President of the United States Donald Trump recently launched a military operation which claimed the life of Daesh terrorist leader, Abu Bakr al-Baghdadi. In Trump’s address to the US public he also claimed to have defeated one hundred percent of Daesh’s Caliphate. But is the United States actively working with ex-Daesh militants to hold Syrian oil?
With the recent withdrawal of U.S. support for the Kurdish group known as the Syrian Democratic Forces (SDF), previously holding the North East of Syria, the United States has attempted to shelter its one true interest in Syria, the Dayr al-Zawr oil fields, Presstv Reported.
Donald Trump has publicly spoken on a number of occasions about locking down Syria’s oil and it looks as if he is moving towards just that. Trump even indicated on twitter that Syria’s Kurds should abandon their homes and move south towards Dayr al-Zawr province, towards the oil, revealing the lack of compassion felt towards the Kurdish people of the region.
The US is on the oil to stay
The Trump administration announced that they were initially intending to withdraw from North Eastern Syria. But now it seems that this was nothing more than Public Relations stunt, done only to serve the Trump’s re-election campaign next year.
The U.S announced an initial peremptory withdrawal of 100 troops on the 6th of October, later announcing a withdrawal of 1,000 U.S. personnel, which we then found out were being redeployed to Iraq.
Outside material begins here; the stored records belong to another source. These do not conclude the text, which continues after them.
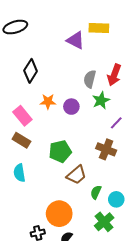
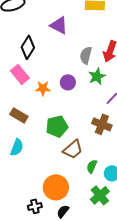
purple triangle: (75, 40) -> (59, 25), moved
orange star: (48, 101) -> (43, 88), moved
pink rectangle: (22, 116) -> (20, 74), moved
cyan semicircle: (19, 173) -> (17, 147), turned -150

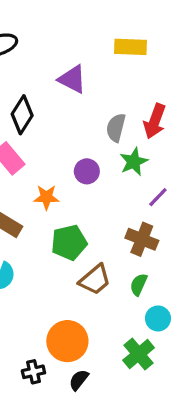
orange star: (43, 88) -> (46, 197), moved
green semicircle: (92, 166) -> (139, 285), moved

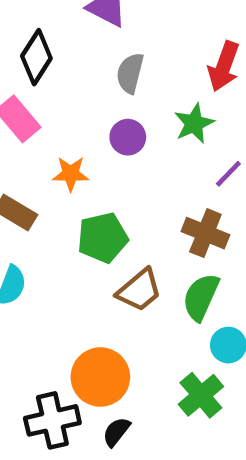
gray semicircle: (116, 128) -> (130, 73), moved
green semicircle: (139, 285) -> (201, 297), size x1.5
black cross: (33, 372) -> (52, 420), size x1.6

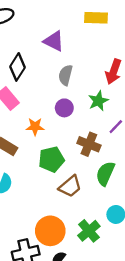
brown cross: (205, 233) -> (89, 144), moved
green semicircle: (201, 297) -> (105, 173), moved
green cross: (201, 395) -> (89, 231), moved

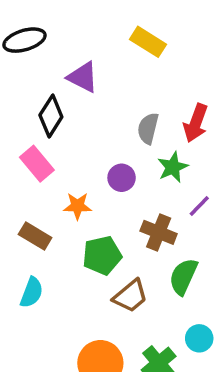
yellow rectangle: (96, 18) -> (148, 42), moved, turned 30
purple triangle: (54, 41) -> (83, 77), moved
gray semicircle: (65, 75) -> (148, 128), moved

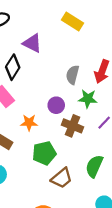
green star: (173, 167) -> (88, 99), turned 30
brown cross: (159, 232) -> (73, 126), moved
The troops were also put on standby, to re-enter Syria if combating Daesh was required.
But despite it looking as if Trump had stuck to his words and was withdrawing from Syria, something very different was happening. The U.S. were in fact shifting their presence towards the al-Omar oil fields in Dayr al-Zawr.
In late October the U.S. President decided to redeploy hundreds of troops to Syria, in order to lock down the oil of Syria. The Syrian oil fields of the Dayr al-Zawr province are after all considered a foreign asset under the United States Department of the Treasury.
Recently an official twitter account belonging to a United States Military Spokesman, in part confirmed the nature of the new redeployments to Dayr al-Zawr’s oil sites. The account confirmed that M2A2 Bradley fighting vehicles are now being used in Syria. This is significant because it proves a shift in the type of military equipment used.
The United States seems to be withdrawing its mobile units, which possess greater mobility and light fire power, for heavy fire power units with less mobility. With the usage of smaller mobile units, assumed to have been operated by Special Forces, it may have previously appeared that U.S. military was planning a temporary stay in the region. However, now that it is using heavy mechanized units, which require more resources to service them, it indicates that their stay may be much longer than previously assumed.
US works with former Daesh militants to hold Syrian oil
Ex-ISIS MEMBERS WORKING IN THE DEIR EZZOR MILITARY COUNCIL
During the late stages of October 2017, as the U.S. backed SDF forces advanced towards the al-Omar oil fields in Dayr al-Zawr province, reports began to surface of Daesh defectors joining the ranks of a specific division of the SDF. That division they joined is known as the Dayr al-Zawr Military Council.
The Dayr al-Zawr Military Council was involved in the Island Storm Operation of the SDF against Daesh in Syria’s East and is even treated as a suspect group under the SDF. Vice News has even reported that their journalists were advised to stay away from those in the Dayr al-Zawr Military Council as they were not a trusted group and had shady connections.
The Dayr al-Zawr Military Council in addition to being an untrusted group by the SDF, is also the only group attached to the SDF, which has filmed its members committing war crimes such as gunning down captives in cold blood.
This group is now one of the groups trusted by the United States, to help them guard their oil from potential enemies who may seek to take it away, this includes the Syrian government's forces who are the only ones with a legally justifiable claim to the resources.
The question now remaining is which allies - or potentially opponents - of the United States will be looking to purchase this oil if not the Syrian government itself?